Его ничем не примечательный с виду дом на окраине Лондона стал почти родным. За последние несколько месяцев, прошедших с той ночи, когда погибли Эдельвейс и хранители, я провел в нем достаточно времени. Дом Мастера Манускриптов. Он был теперь в моем полном распоряжении. Но наиболее важной, конечно, оставалась библиотека, которая располагалась в этом доме. Собственно, весь дом и являлся библиотекой – за исключением нескольких комнат на первом этаже и небольшой кухни. В этой уютной кухне в традиционном английском стиле я так освоился, что часто и засыпал прямо здесь за очередной книгой.

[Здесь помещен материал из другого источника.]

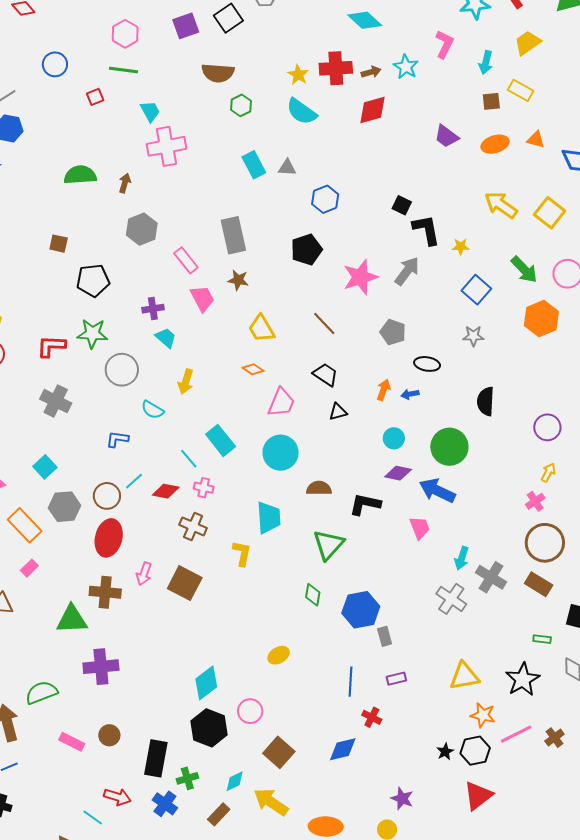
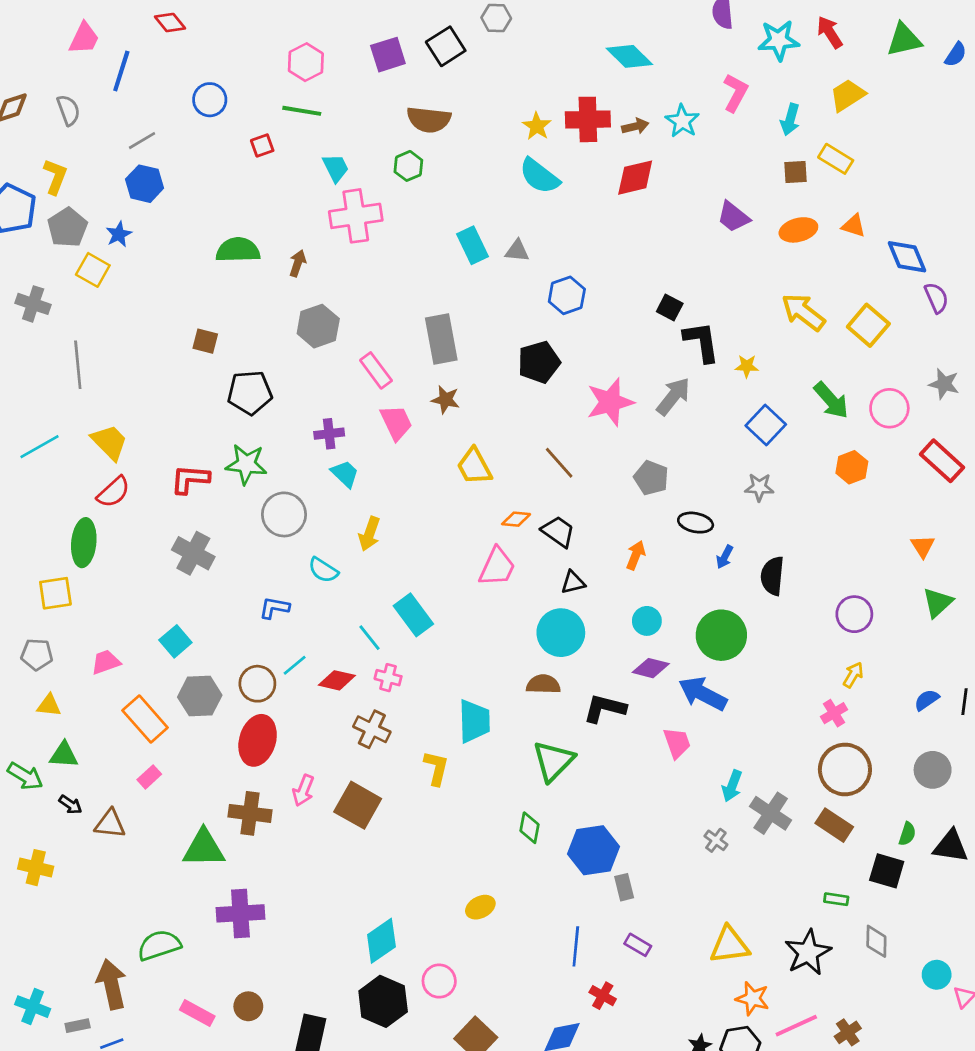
green hexagon: (241, 105) -> (408, 166), moved
orange hexagon: (541, 319) -> (852, 467), size x0.7
orange diamond: (253, 369) -> (516, 519), moved, turned -30
blue arrow: (410, 394) -> (725, 557), moved, turned -54
cyan circle: (280, 453) -> (561, 633), moved
gray cross: (451, 599) -> (716, 840), size x0.6
purple rectangle: (396, 679) -> (638, 945), turned 42

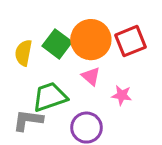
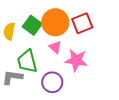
pink star: (122, 95) -> (76, 60), size x1.6
green trapezoid: (50, 97) -> (27, 61), turned -85

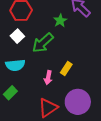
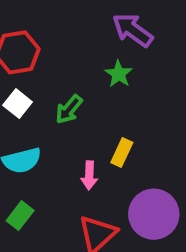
green star: (60, 21) -> (119, 74), moved
green arrow: (43, 43) -> (69, 109), size x0.7

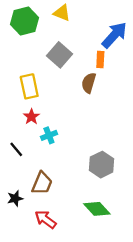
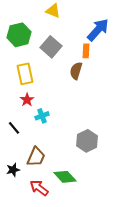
green hexagon: (24, 21) -> (19, 35), moved
green diamond: (97, 209) -> (65, 177), moved

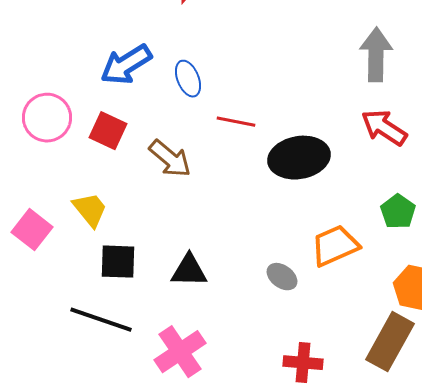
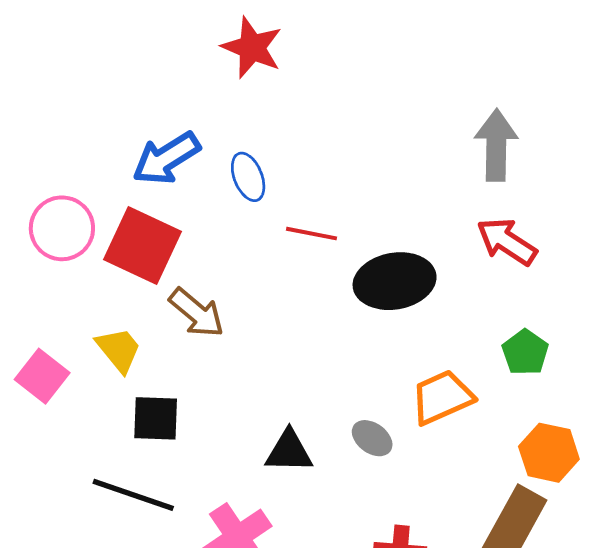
red square: (108, 131) -> (142, 245), size x1.5
brown arrow: (170, 159) -> (197, 313), moved
black triangle: (189, 271) -> (289, 451), moved

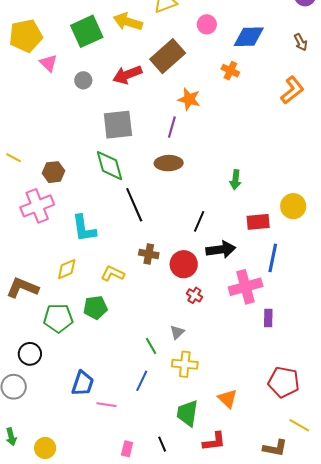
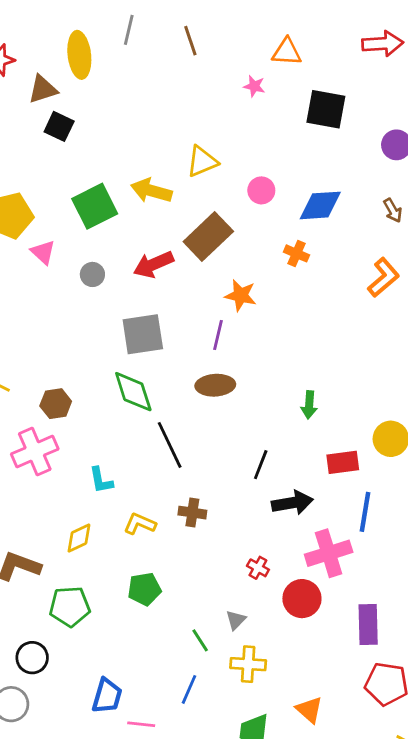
cyan L-shape: (84, 228) -> (101, 480), size x0.7
red circle: (184, 264) -> (302, 599), moved
yellow L-shape: (113, 274) -> (140, 524), moved
green pentagon: (95, 307) -> (144, 589), moved
purple rectangle: (268, 318) -> (368, 625), moved, size x1.6

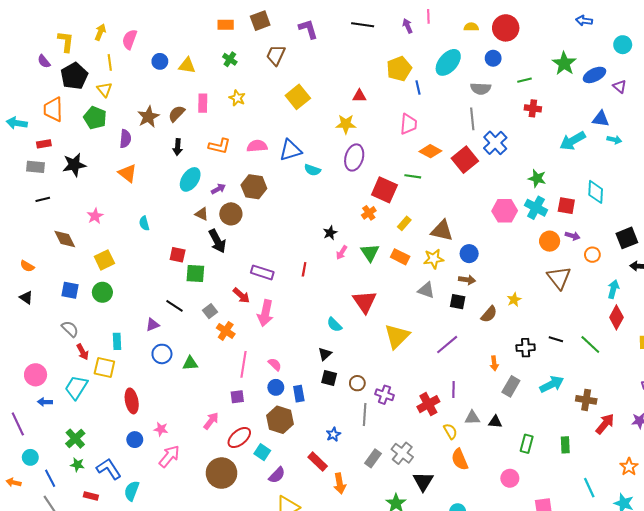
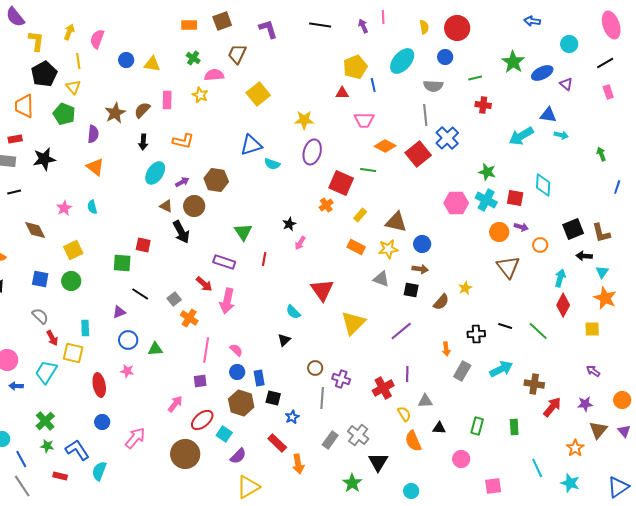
yellow semicircle: (471, 27) -> (424, 27), turned 80
purple semicircle: (44, 61) -> (15, 17), moved, size x1.5
red triangle: (359, 96) -> (342, 93), moved
pink trapezoid: (409, 124) -> (364, 120), turned 85
pink semicircle: (257, 146) -> (214, 75), moved
cyan semicircle: (144, 223) -> (92, 207), moved
green triangle: (370, 253) -> (243, 232), moved
green square: (195, 273) -> (122, 263), moved
black square: (329, 378) -> (273, 398), moved
black triangle: (495, 422) -> (439, 428), moved
pink star: (161, 429) -> (127, 371), moved

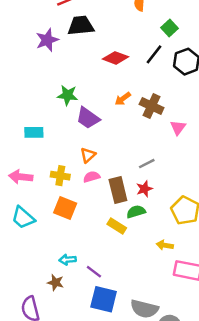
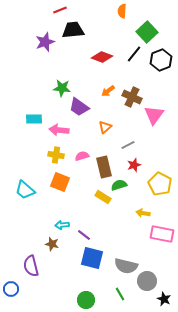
green square: (170, 28) -> (147, 32), size x1.5
pink triangle: (178, 128) -> (154, 115), size x1.5
orange triangle: (88, 155) -> (105, 127), moved
pink arrow: (21, 177) -> (59, 130), moved
red star: (144, 189) -> (134, 165), moved

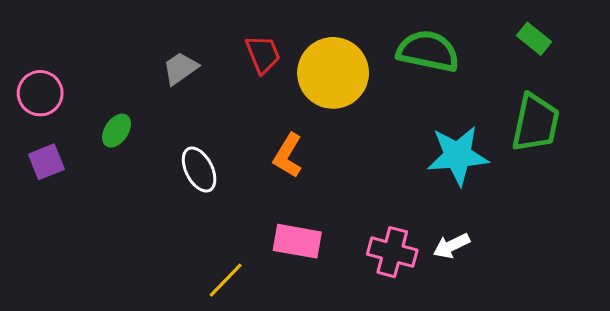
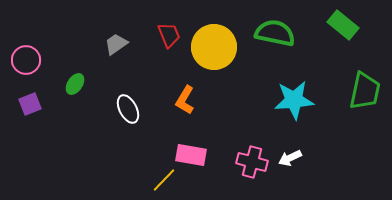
green rectangle: (534, 39) -> (343, 25), size x1.4
green trapezoid: (536, 123) -> (365, 91), moved
yellow line: (226, 280) -> (164, 180), moved

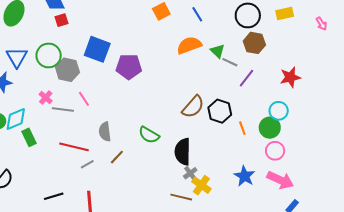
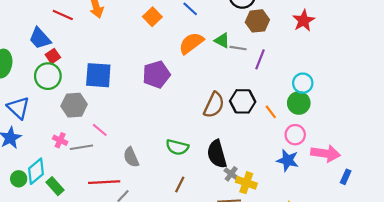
green circle: (49, 55) -> (48, 76), moved
purple pentagon: (129, 67) -> (156, 74), moved
red star: (290, 77) -> (304, 21), moved
pink circle: (275, 151) -> (295, 135), moved
brown line: (117, 157) -> (180, 185), moved

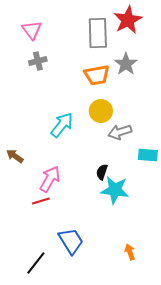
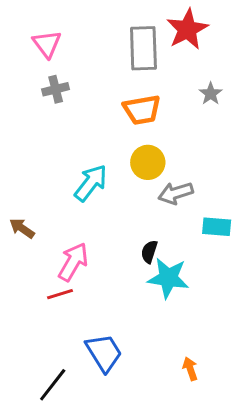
gray star: (126, 64) -> (211, 94), moved, size x0.7

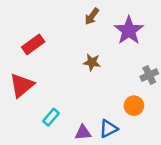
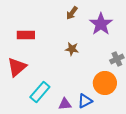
red rectangle: (33, 44) -> (26, 35), turned 36
orange circle: (134, 106) -> (105, 83), size x1.5
cyan rectangle: (51, 117) -> (40, 92), size x1.5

С книгами, впрочем, было не все понятно. Я чувствовал, что дом намного сложнее и многоплановее, чем то пространство, что я исследовал. Загадок этот дом в себе таил не меньше – если не больше, – чем дом Петра Иннокентьевича. Но они мне были недоступны. На виду стояли книжные шкафы с редкими, порой уникальными книгами, но… при всей своей уникальности они не являлись необычными.

Я же хотел найти нечто другое. И не мог. Дом был недоступен для меня. Лишь только его небольшая часть, лежащая на поверхности, открывалась передо мной. Я не хотел думать, что это как-то связано с шепотком Луциануса, но других гипотез не было. Дом словно чувствовал во мне нечто чужеродное и отвергал это.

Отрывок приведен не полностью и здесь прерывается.